The Australian Government shows how not to do research about how to treat diabetes

Medicopolitical

By David Glance

5 Jun 2015

In an attempt to improve the treatment of diabetes, the Australian Government has completed a $34 million research project investigating the effectiveness of new methods of care coordination, enhanced through the use of technology. The research was not carried out by university or medical research institute based researchers but instead was coordinated by a consulting firm, McKinsey Pacific Rim. They worked with a range of health authorities, private companies, GP medicare locals and some academics in Victoria, New South Wales, South Australia and Queensland.

The nearly 3 year long project established that eHealth, care coordination and targeted funding produced only marginal outcomes in the control of diabetes. The group that received the most intervention achieved a 0.2% absolute fall in their levels of HbA1c, a longterm measure of blood sugar, which according to the study’s analysis, was statistically significant.

This was hardly a stunning result for such a large-scale project. The theory was that patients with diabetes were not receiving systematic care through GP coordinated care plans actioned through a team of health professionals. According to the report:

“In 2009–10, only 18 percent of Australians with diabetes had a claim made by their GP for an annual cycle of care. It has also been estimated that the relevant clinical guidelines are not followed in 37 percent of diabetes-related clinical encounters”

The study was supposed to be a randomised clinical trial (RCT) that divided patients into one of three groups. The “control” group continued to receive “normal” care. That is, the treatments they were receiving from their GP was not subjected to the “improvements” implemented by the study. The first treatment group (Group 1) had their care coordinated by an electronic care coordination system, along with improvements in the care based on information derived from that system. The second treatment group (Group 2) received the same treatment as Group 1 but in addition had a dedicated care coordinator and specific funding for treatment and incentive payments to health professionals in the care team.

Theoretically, the results of the 18-month study would show that any differences between the treatment groups and the control group were because of the added services and payments.

Right from the outset however, the study was flawed because the randomisation process was not, in fact, random.

It was the GP practices, rather than patients, that were allocated to the groups and this was done with an additional constraint that care coordinators needed to be able to coordinate patients from multiple practices in the same area. Drop outs from the study were uneven and this occurred after the randomisation process, again potentially skewing the baseline randomisation. The outcome of this process was that there were statistical differences between the groups at baseline. Problematically, the differences were in the types of diabetes (type 1 versus type 2), co-morbidities (other conditions separate from the diabetes), diabetes risk level, private health insurance and english language proficiency and ethnicity. In other words, the groups were not made up of the same types of patients.

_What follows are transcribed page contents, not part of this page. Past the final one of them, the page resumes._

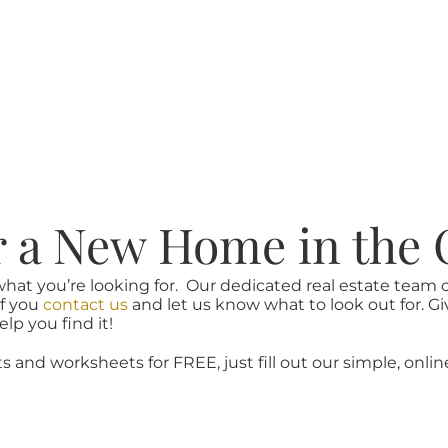
r a New Home in the 
what you’re looking for. Our dedicated real estate team
if you
contact us
and let us know what to look out for. Gi
lp you find it!
ts and worksheets for FREE, just fill out our simple, onlin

When there are statistical differences between groups at the start of a study, it is next to impossible to say anything meaningful about statistical differences at the end of it. In this case, at the end of the study, the results showed no statistical difference in any of the measures between Group 1 and the control group. Group 2 showed a statistical compared with the control group in the improvement of blood sugar, but this difference was only 0.19%. Group 2 also showed some statistical but very small improvements in measures of depression and attitudes to self-management and continuity of care.

What was possibly remarkable about the results was that after 18 months, there were no (or very little) improvements in any of the groups in the area of weight, blood pressure and other biochemical measures. This is worrying considering that the patients at the start were largely obese and had high rates of high blood pressure, blood sugar and cholesterol.

What this indicates is that normal treatment practice, let alone any attempts to coordinate care, are largely ineffective in the management of diabetes in Australia.

If this study had been proposed through the normal grant funding review process of the NHMRC, it would never have been funded. For a start, $34 million is the scale of funding normally only requested for entire research centres rather than single research projects. More to the point, the study’s fundamental flaws would have been picked up on review and it would never have passed that scrutiny. There is a reason that peer-reviewed grant funding is held in such high regard in the scientific community and that is that it demonstrates that the project will achieve the outcomes it sets out to achieve on accepted scientific best practice. This study fell far short of this bar and demonstrated emphatically that uncompetitive researchers in government departments or consultant companies shouldn’t be conducting scientific research funded by the taxpayer.

DISCLOSURE

David Glance has been involved in a clinical platform and receives funding from its sale. David Glance has received funding from the Department of Health and Ageing in the past.